I was yanked away from the worldly otherworldliness of Herzog’s film by Davis Guggenheim’s documentary “Waiting for Superman,” about America’s failing public school system. Guggenheim wants to do for education reform what his “An Inconvenient Truth,” at least in theory, did for climate change reform. He has Bill Gates, who is interviewed in the documentary and thinks it “powerful,” in his corner. But Guggenheim’s denigration of teachers unions and his starry-eyed appraisal of charter schools brought forth a mass e-mail to journalists from American Federation of Teachers president Randi Weingarten, who writes, “Is America ready to settle for a good education – for the few? That’s the unfortunate takeaway from [the film].”
Just in case Canadians are blasé about education reform – according to a 2006 international survey, Canada ranked 5th among 30 developed nations in teen proficiency in math and science while the United States ranked 25th – the film’s producer, Lesley Chilcott, told a panel audience: “My understanding is things are starting to slip here.” Cue the creepy music.

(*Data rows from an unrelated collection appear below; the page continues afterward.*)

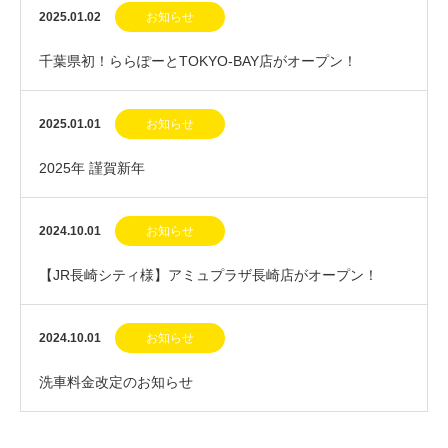
2025.01.02
お知らせ
千葉県初！ららぽーとTOKYO-BAY店がオープン！
2025.01.01
お知らせ
2025年 謹賀新年
2024.10.01
お知らせ
【JR長崎シティ様】アミュプラザ長崎店がオープン！
2024.10.01
お知らせ
洗車料金改定のお知らせ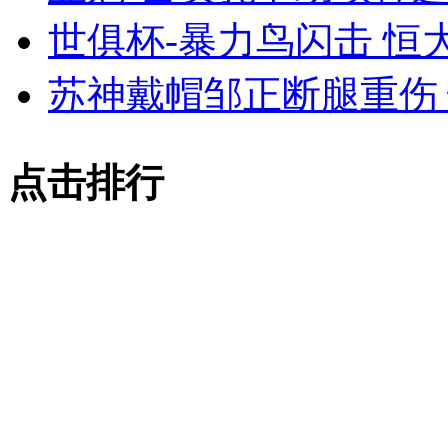
世俱杯-暴力鸟闪击 恒大
苏神戴帽邹正断腿重伤 
点击排行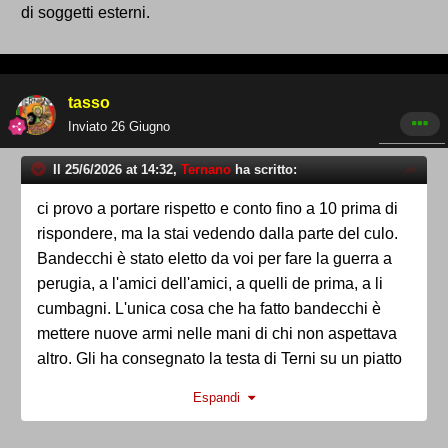
di soggetti esterni.
tasso
Inviato
26 Giugno
Il 25/6/2026 at 14:32,
Ternano
ha scritto:
ci provo a portare rispetto e conto fino a 10 prima di
rispondere, ma la stai vedendo dalla parte del culo.
Bandecchi è stato eletto da voi per fare la guerra a
perugia, a l'amici dell'amici, a quelli de prima, a li
cumbagni. L'unica cosa che ha fatto bandecchi è
mettere nuove armi nelle mani di chi non aspettava
altro. Gli ha consegnato la testa di Terni su un piatto
d'argento con quel cazzo di progetto sciatto, stupido
Espandi
e adatto solo ad incantare quattro burini. La politica
l'ha messa lui in mezzo. La EST è politica, diocane,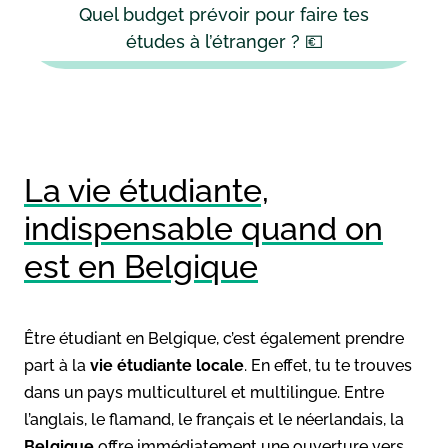
Quel budget prévoir pour faire tes
études à l’étranger ? 💶
La vie étudiante,
indispensable quand on
est en Belgique
Être étudiant en Belgique, c’est également prendre
part à la
vie étudiante locale
. En effet, tu te trouves
dans un pays multiculturel et multilingue. Entre
l’anglais, le flamand, le français et le néerlandais, la
Belgique
offre immédiatement une ouverture vers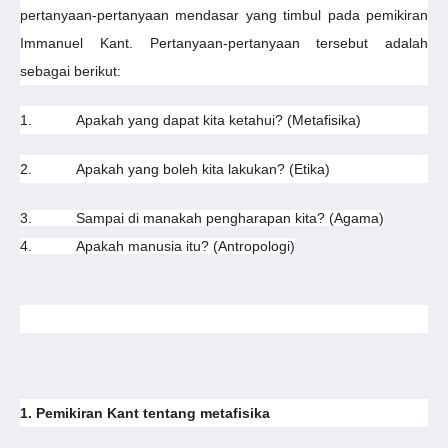
pertanyaan-pertanyaan mendasar yang timbul pada pemikiran
Immanuel Kant. Pertanyaan-pertanyaan tersebut adalah
sebagai berikut:
1.
Apakah yang dapat kita ketahui? (Metafisika)
2.
Apakah yang boleh kita lakukan? (Etika)
3.
Sampai di manakah pengharapan kita? (Agama)
4.
Apakah manusia itu? (Antropologi)
1. Pemikiran Kant tentang metafisika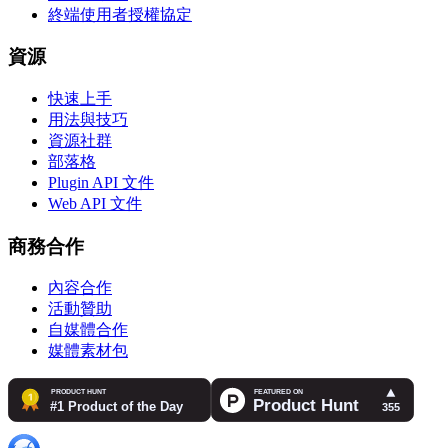
終端使用者授權協定
資源
快速上手
用法與技巧
資源社群
部落格
Plugin API 文件
Web API 文件
商務合作
內容合作
活動贊助
自媒體合作
媒體素材包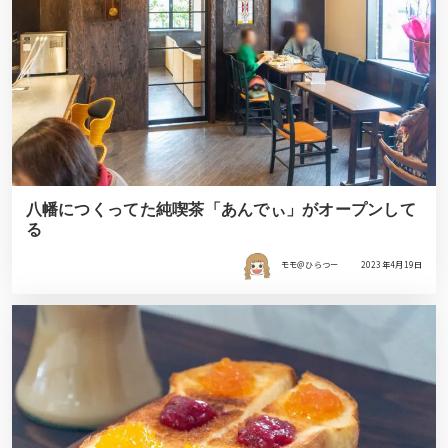
八幡につくってた純喫茶「あんでぃ」がオープンして
る
モモ＠ひらつー
2023年4月19日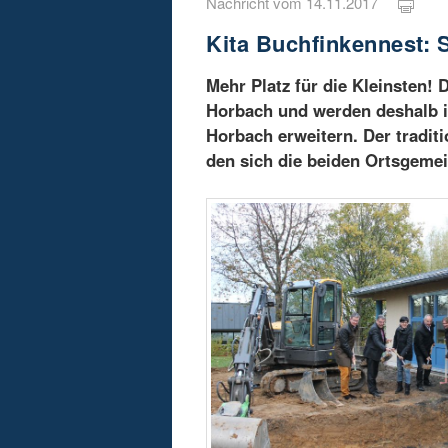
Nachricht vom 14.11.2017
Kita Buchfinkennest: 
Mehr Platz für die Kleinsten
Horbach und werden deshalb i
Horbach erweitern. Der tradit
den sich die beiden Ortsgemei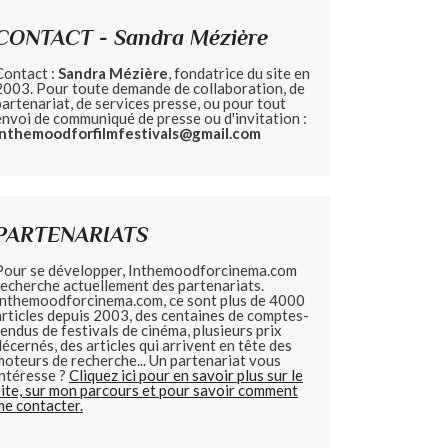
CONTACT - Sandra Mézière
Contact :
Sandra Mézière
, fondatrice du site en
2003. Pour toute demande de collaboration, de
partenariat, de services presse, ou pour tout
envoi de communiqué de presse ou d'invitation :
inthemoodforfilmfestivals@gmail.com
PARTENARIATS
Pour se développer, Inthemoodforcinema.com
recherche actuellement des partenariats.
Inthemoodforcinema.com, ce sont plus de 4000
articles depuis 2003, des centaines de comptes-
rendus de festivals de cinéma, plusieurs prix
décernés, des articles qui arrivent en tête des
moteurs de recherche... Un partenariat vous
intéresse ?
Cliquez ici pour en savoir plus sur le
site, sur mon parcours et pour savoir comment
me contacter.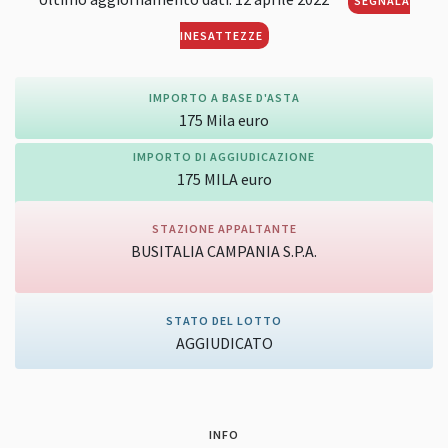
SEGNALA
INESATTEZZE
IMPORTO A BASE D'ASTA
175
Mila
euro
IMPORTO DI AGGIUDICAZIONE
175
MILA
euro
STAZIONE APPALTANTE
BUSITALIA CAMPANIA S.P.A.
Vai alla pagina della stazione appaltante
STATO DEL LOTTO
AGGIUDICATO
INFO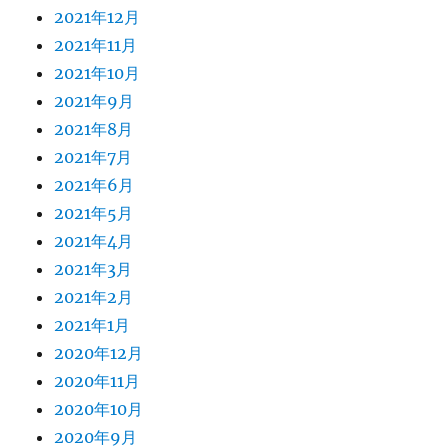
2021年12月
2021年11月
2021年10月
2021年9月
2021年8月
2021年7月
2021年6月
2021年5月
2021年4月
2021年3月
2021年2月
2021年1月
2020年12月
2020年11月
2020年10月
2020年9月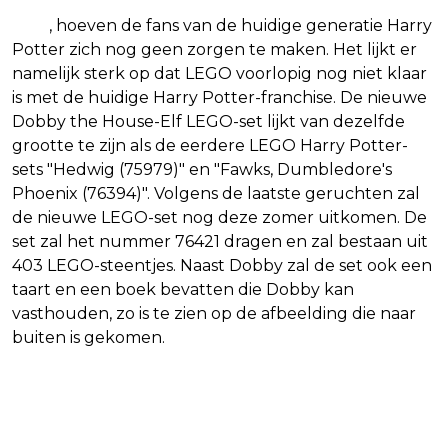
over de nieuwe Harry Potter Reboot voor HBO
MAX
, hoeven de fans van de huidige generatie Harry
Potter zich nog geen zorgen te maken. Het lijkt er
namelijk sterk op dat LEGO voorlopig nog niet klaar
is met de huidige Harry Potter-franchise. De nieuwe
Dobby the House-Elf LEGO-set lijkt van dezelfde
grootte te zijn als de eerdere LEGO Harry Potter-
sets "Hedwig (75979)" en "Fawks, Dumbledore's
Phoenix (76394)". Volgens de laatste geruchten zal
de nieuwe LEGO-set nog deze zomer uitkomen. De
set zal het nummer 76421 dragen en zal bestaan uit
403 LEGO-steentjes. Naast Dobby zal de set ook een
taart en een boek bevatten die Dobby kan
vasthouden, zo is te zien op de afbeelding die naar
buiten is gekomen.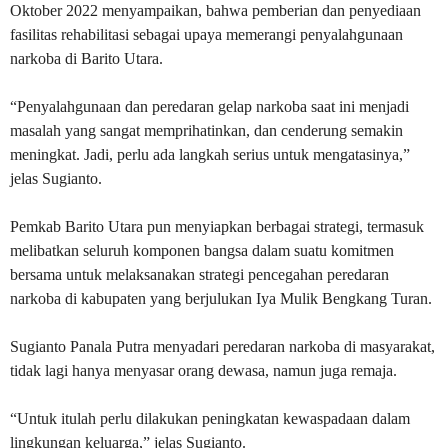
Oktober 2022 menyampaikan, bahwa pemberian dan penyediaan
fasilitas rehabilitasi sebagai upaya memerangi penyalahgunaan
narkoba di Barito Utara.
“Penyalahgunaan dan peredaran gelap narkoba saat ini menjadi
masalah yang sangat memprihatinkan, dan cenderung semakin
meningkat. Jadi, perlu ada langkah serius untuk mengatasinya,”
jelas Sugianto.
Pemkab Barito Utara pun menyiapkan berbagai strategi, termasuk
melibatkan seluruh komponen bangsa dalam suatu komitmen
bersama untuk melaksanakan strategi pencegahan peredaran
narkoba di kabupaten yang berjulukan Iya Mulik Bengkang Turan.
Sugianto Panala Putra menyadari peredaran narkoba di masyarakat,
tidak lagi hanya menyasar orang dewasa, namun juga remaja.
“Untuk itulah perlu dilakukan peningkatan kewaspadaan dalam
lingkungan keluarga,” jelas Sugianto.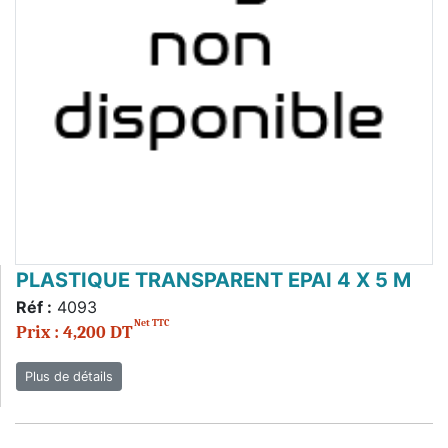
PLASTIQUE TRANSPARENT EPAI 4 X 5 M
Réf :
4093
Net TTC
Prix : 4,200 DT
Plus de détails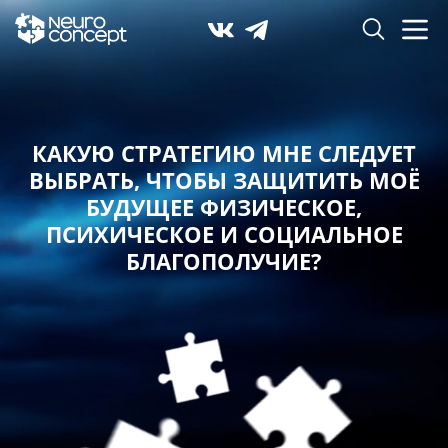
КАКУЮ СТРАТЕГИЮ МНЕ СЛЕДУЕТ
ВЫБРАТЬ,
ЧТОБЫ ЗАЩИТИТЬ МОЁ
БУДУЩЕЕ ФИЗИЧЕСКОЕ,
ПСИХИЧЕСКОЕ И СОЦИАЛЬНОЕ
БЛАГОПОЛУЧИЕ?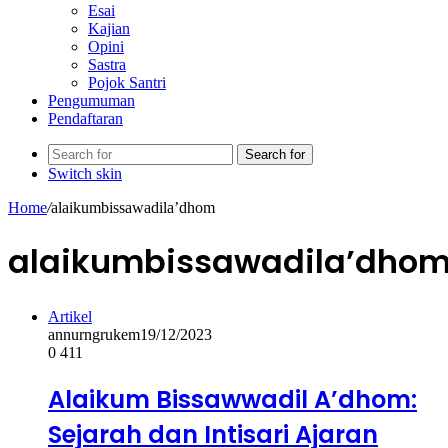
Esai
Kajian
Opini
Sastra
Pojok Santri
Pengumuman
Pendaftaran
Search for
Switch skin
Home
/
alaikumbissawadila’dhom
alaikumbissawadila’dho
Artikel
annurngrukem
19/12/2023
0
411
Alaikum Bissawwadil A’dhom:
Sejarah dan Intisari Ajaran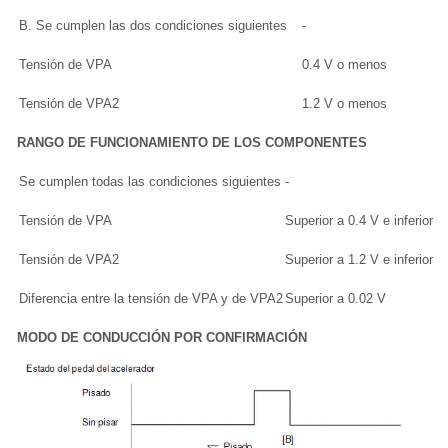
B. Se cumplen las dos condiciones siguientes
-
Tensión de VPA
0.4 V o menos
Tensión de VPA2
1.2 V o menos
RANGO DE FUNCIONAMIENTO DE LOS COMPONENTES
Se cumplen todas las condiciones siguientes
-
Tensión de VPA
Superior a 0.4 V e inferior a
Tensión de VPA2
Superior a 1.2 V e inferior a
Diferencia entre la tensión de VPA y de VPA2
Superior a 0.02 V
MODO DE CONDUCCIÓN POR CONFIRMACIÓN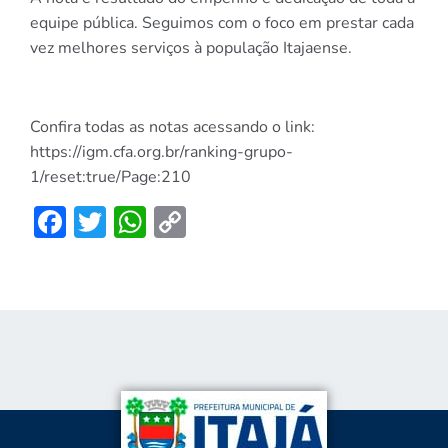
equipe pública. Seguimos com o foco em prestar cada
vez melhores serviços à população Itajaense.
Confira todas as notas acessando o link:
https://igm.cfa.org.br/ranking-grupo-
1/reset:true/Page:210
Facebook
Twitter
WhatsApp
Copy
Link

This was the year when the festival finally unveiled its new year-round home, Bell Lightbox, after a decade of promises and fundraising pitches and hard-hat tours. A five-story downtown complex set beneath a 42-story residential development, it features a three story atrium, twin escalators leading up to five public cinemas, two galleries, three learning studios, a bistro, a restaurant, and a lounge. Everything, it seems, but a heliport. And it all has that new-building smell. A temporary installation features a flurry of split-second clips from 100 “essential” movies ranging from “The Passion of Joan of Arc” (No. 1) to “Playtime (No. 100). Robert De Niro’s cabbie’s license, dating from the penurious days when he was a taxi driver instead of just playing one, is enshrined in a glass case. All in all, a movie nut’s mecca.
My favorite mishap at the festival: Jean-Luc Godard’s talky “Film Socialisme” was screened without much in the way of English-language subtitles. Since for decades his movies have been incomprehensible with English-language subtitles, I didn’t see what the fuss was about.
My favorite movie star encounter: chatting over dinner with Colin Firth, who plays the famously stuttering King George VI in the marvelous “The King’s Speech” (out in December). He said of the king, “He would rather have faced machine-gun fire than a microphone.” Geoffrey Rush plays the speech therapist, Lionel Logue, who saved him.
Firth is a fixture in Toronto and a babe magnet for women of a certain age – of any age, actually. He seems to have finally shucked the Mr. Darcy vibe that saddled him as surely as Gandhi’s once saddled Ben Kingsley. For all that, he remains impeccably well-mannered. I have no doubt he would be unfailingly polite even to twin albino alligators.